October 03, 2013

Many CIOs talk about thought leadership, but Oliver Bussmann may be the most accessible IT thought leader on the planet.

Recently donning the global CIO mantle at UBS, Bussmann made a name for himself in his previous position at SAP. There, his exceptional use of social media earned him industry recognition as the No. 1 Most Social CIO, according to Forbes.com.

With active accounts on Twitter, Facebook, LinkedIn and Google+, Bussmann regularly contributes to community commentary. His personal home page links to various sites for his bio, profile, presentations and news feeds. He also launched the externally facing CIO's blog at SAP.

"Communication behavior is in the middle of a sea change," Bussmann asserts. "By engaging through social media ... it makes barriers to reaching anyone, including me, very low.

"As a CIO," he continues, "embracing social media helps everyone else in the enterprise become motivated to engage [using social media tools] externally and internally. And it helps ensure IT no longer operates as a black box, which is very important."

But focusing solely on Bussmann's communication prowess misses the larger picture, for he's as shrewd with the bottom line as he is with sociability.

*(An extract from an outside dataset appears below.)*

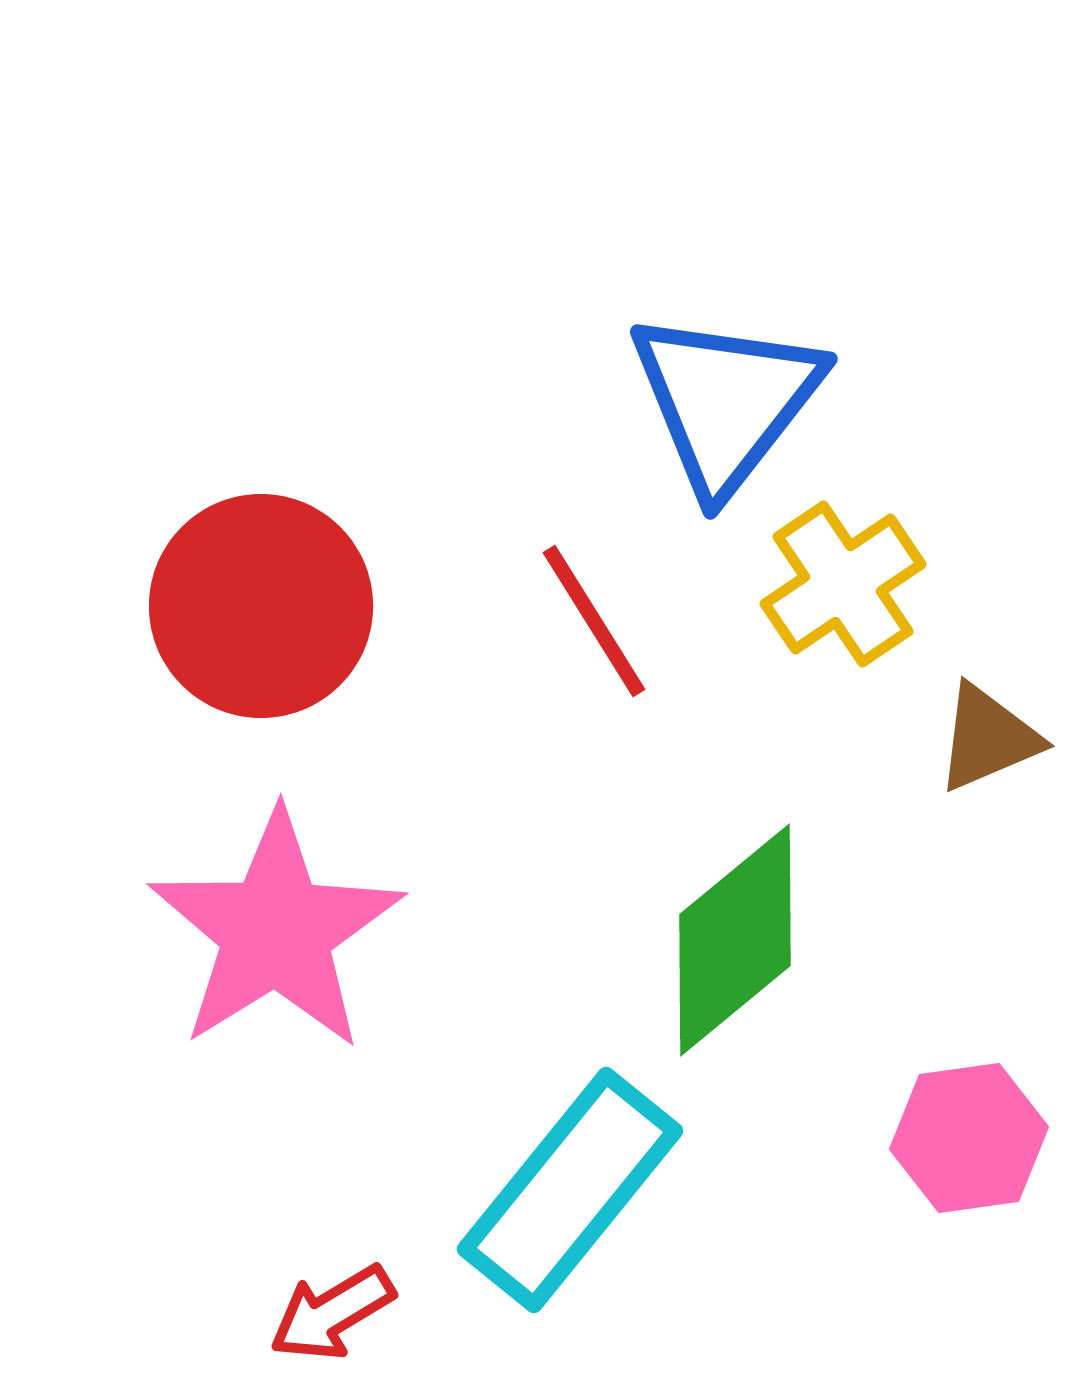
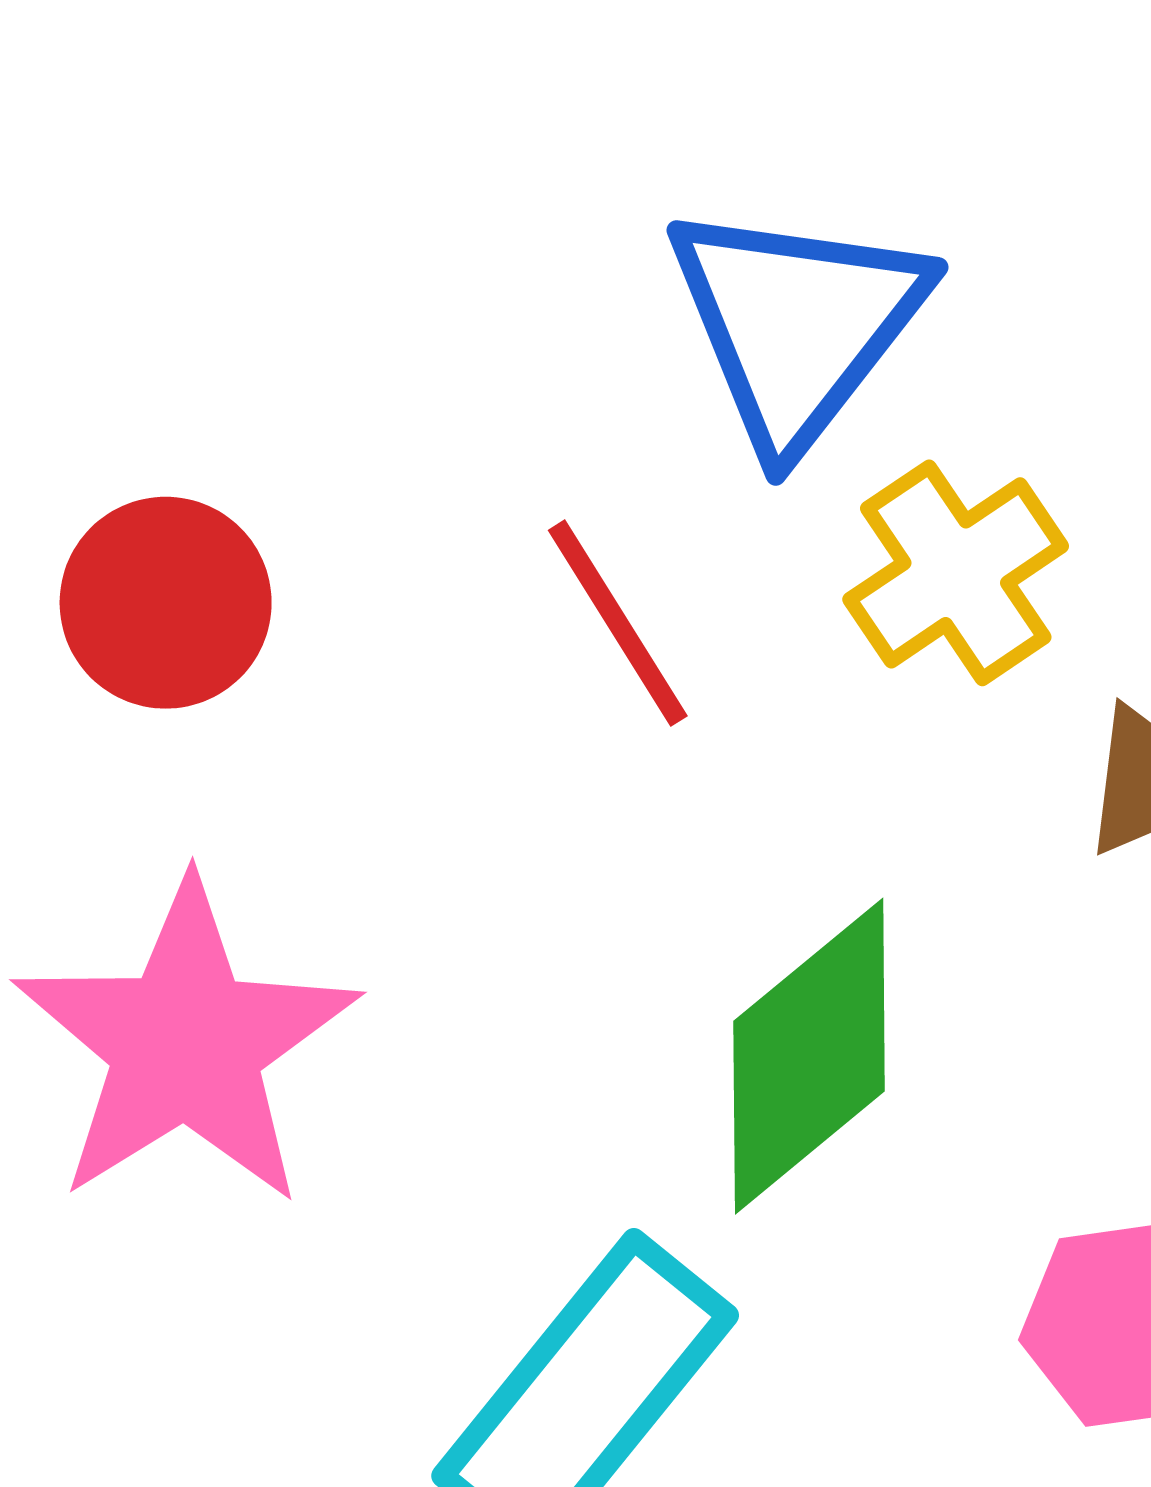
red circle: (261, 606) -> (166, 603), size x0.7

Throughout his career at SAP and, before that, at Allianz and Deutsche Bank, Bussmann has always had his organizations operating efficiently -- frequently achieving double-digit cost-cutting goals.

He's also a master strategist. Where Bussmann once worked completely within the "IT as a cost center" paradigm, he now champions IT as a business enabler capable of driving revenues via innovation.

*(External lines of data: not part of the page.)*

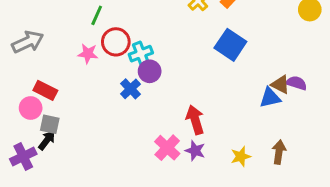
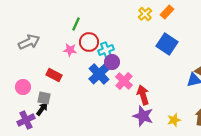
blue cross: (131, 89) -> (99, 74), size x1.5
red rectangle: (45, 90) -> (54, 75), moved
pink circle: (31, 108) -> (23, 87), moved
pink cross: (167, 148) -> (124, 81), moved
purple star: (195, 151) -> (143, 116), size x1.5

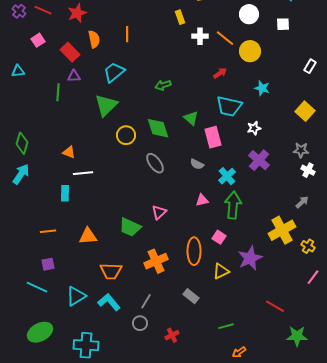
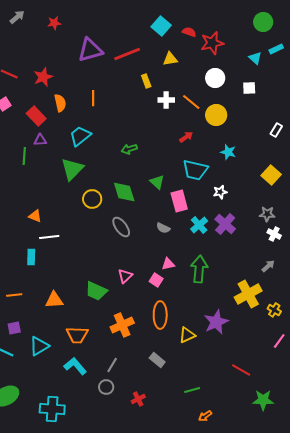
cyan cross: (227, 176) -> (199, 225), moved
pink square: (219, 237) -> (156, 280), moved
cyan triangle: (76, 296) -> (39, 346), moved

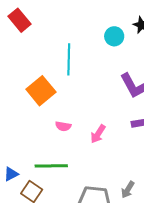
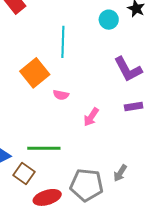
pink semicircle: (63, 126) -> (61, 95), moved

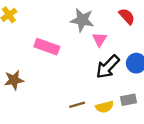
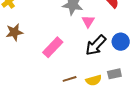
pink rectangle: (47, 47) -> (53, 47), moved, turned -65
brown star: (14, 80) -> (14, 32), moved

"A CIO can only be successful if there's a strong partnership and collaboration with the business," he says. Bussmann points to cloud computing as an example. "Cloud presents an opportunity for IT to drive innovation, but it also poses a threat because the business can partner with external sources and run applications itself," says Bussmann. "It's important for CIOs to embrace the cloud and IT's role as an integrator."

CIOs should determine how to put IT "in the driver's seat" as enterprises explore how best to utilize cloud technologies, Bussmann adds. "When IT is not in the driver's seat, its value is diminished," he says.

Valley Of Innovation

One way Bussmann ensures that his organization makes the best of innovation is by staying in contact with San Francisco Bay Area venture capitalists to monitor the latest technologies coming out of Silicon Valley.

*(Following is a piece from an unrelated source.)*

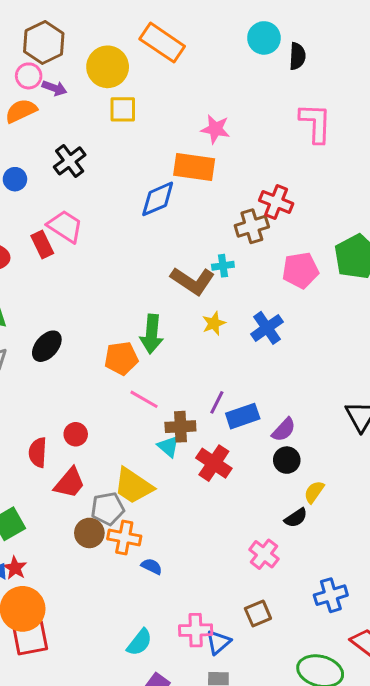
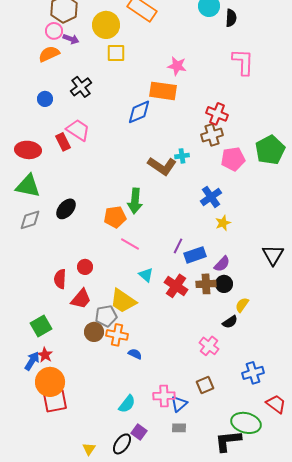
brown cross: (252, 226) -> (212, 135), moved
yellow star: (214, 323) -> (223, 223), moved
brown cross: (180, 427) -> (206, 284), moved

"The challenge goes beyond understanding the megatrends and leveraging them for the business," says Bussmann. "It's also seeing how the megatrends are interconnected. Then finding the right combination, in partnership with the business, is absolutely critical for success."

In 2012, Bussmann, who was still at SAP, received a call to discuss a job at UBS, which wanted to transform its organization to be more innovative, collaborative and cost-effective. He joined UBS on June 1 of this year.

Aligning the UBS culture with his IT philosophy is a key focus for Bussmann. "Setting up a culture that brings innovation closer to the business is one of my priorities," he says.

However, as Bussmann points out, "innovation" and "disruptive technologies" can be very abstract concepts. "Therefore, in the working environment, it's important to establish hands-on ways for people to explore and learn about a given technology," he says.